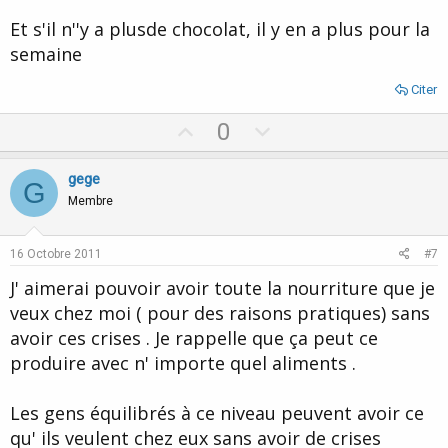
Et s'il n''y a plusde chocolat, il y en a plus pour la
semaine
Citer
U
D
0
p
o
v
w
gege
G
o
n
Membre
t
v
e
o
16 Octobre 2011
#7
t
J' aimerai pouvoir avoir toute la nourriture que je
e
veux chez moi ( pour des raisons pratiques) sans
avoir ces crises . Je rappelle que ça peut ce
produire avec n' importe quel aliments .
Les gens équilibrés à ce niveau peuvent avoir ce
qu' ils veulent chez eux sans avoir de crises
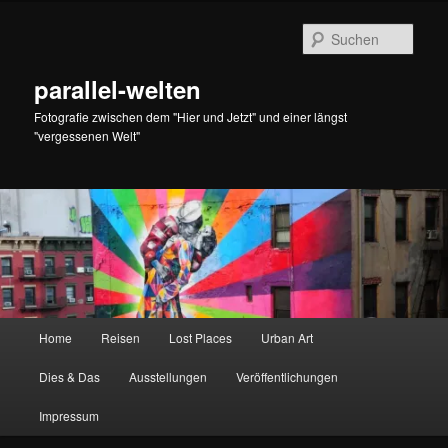
Zum
Zum
primären
sekundären
Such
Inhalt
Inhalt
springen
springen
parallel-welten
Fotografie zwischen dem "Hier und Jetzt" und einer längst
"vergessenen Welt"
Hauptmenü
Home
Reisen
Lost Places
Urban Art
Dies & Das
Ausstellungen
Veröffentlichungen
Impressum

━━━━

= TASK ITEM =
Show, from the material above, each line that includes the string "pour".

= REPLY TO THE TASK =
Et s'il n''y a plusde chocolat, il y en a plus pour la
veux chez moi ( pour des raisons pratiques) sans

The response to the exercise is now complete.